Herkesin çocuğu kendine, bakım şekli kendine ama can güvenliği söz konusu
olunca bu kadar katıyım kusura bakmayın. Hayır eve girerken “siz de fazla
rahatsınız koltuksuz seyahat mi olur” diye söylendiğimde de yine geçmişe
yolculuk gerçekleşti ve yine “bizim zamanımızda çocuk oto koltuğu mu vardı”
yorumları duyuldu. Canlarım benim, sizi anlıyorum kendi zamanınızla
kıyaslıyorsunuz ama adı üstünde “sizin
zamanınızda”. Yani 30 yıl önceki teknoloji, bilim, tıp, ne bileyim eğitim
yok ki bugün. Çok mu doğruydu çocukların arabada gezerek yolculuk etmesi. Hala
da bu bilinç oluşmadı ama eski zamanlardan artık günümüze gelmesi lazım
insanların. Yanlışlar öyle devam etmek zorunda değil. Eskiden örneğin yollarda
azami hız kaçtı, şimdi kaç? O zamanlarda trafikte kaç tane araç vardı, şimdi
kaç tane var? Şimdi arabalar daha modern değil mi, 120 ile gittiğinizi
hissetmediğiniz olmuyor mu?
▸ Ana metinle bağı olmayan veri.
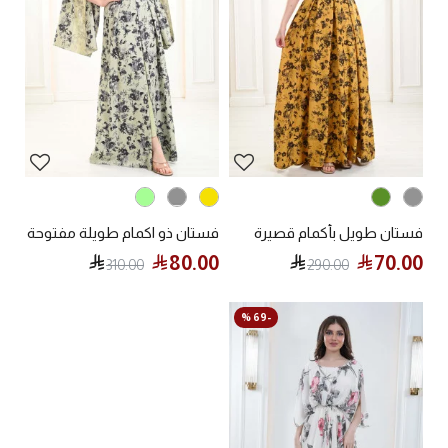
فستان طويل بأكمام قصيرة
فستان ذو اكمام طويلة مفتوحة
80.00
70.00
310.00
290.00
-69 %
Bir sürü parametre var.
Hadi eskiler
zamana ayak uydurmakta zorlanıyor olabilir, yıllarını o şekilde geçirmişler
sonuçta. Ama asıl benim neslimden böyle düşünenler çıkınca şaşırıyorum.
Rahatlık güzel ve gerekli ama dozunda olunca.
HB
2 yorum:
Biz çocukken içtik ama ben çocuğuma asla kola içirmem (büyük konuşma Güven). Bunun adı baskıcılıksa baskıcılık. Başkasının çocuğu ne yapıyorsa yapsın. Evet meyve suları da zararlı ama kola ile bir tutmak ne kadar doğru... Üstelik doktormuş.. McDonalds bağımlısı ve çocukken her fırsatta götürülen biriydim. Ama bu yaşımda bile gitmemeye çalışıyorum. Şimdi ben çocuğumu oralara götürmezsem katı mı olmuş oluyorum? Evet çocuğunu el üstünde büyüten, parmağını çamura sokmayan, sokakta oynamasına izin vermeyen aileler var. İşte onlar katı. Yabancılar çocukları salıyorlar, çocuk düştü kalktı umurları değil. Ama kola içmek istesin bakalım neler oluyor. Çocuk koltuğu da bizim kültüre pek yerleşemedi. Arabanın içinde bir yük olarak görülüyor. Her şey zamanla tabii ama olan çocuklara oluyor. Öff ne uzun yorum yazmışım. :D
Bu duyarlılıkla işiniz zor, yani düşüncelerinizin hepsine tamamen katılıyorum ama malum toplum buna hazır değil. Baba olduğunuzda bol bol eleştirilmeye hazır olun :) Ama önemli olan insanın kendisinin neye inandığı, öyle olunca arkasında duruyor ve ne denirse densin içi rahat oluyor. Özellikle böyle eğitimli kişilerden bunları duyunca insan üzülüyor sadece.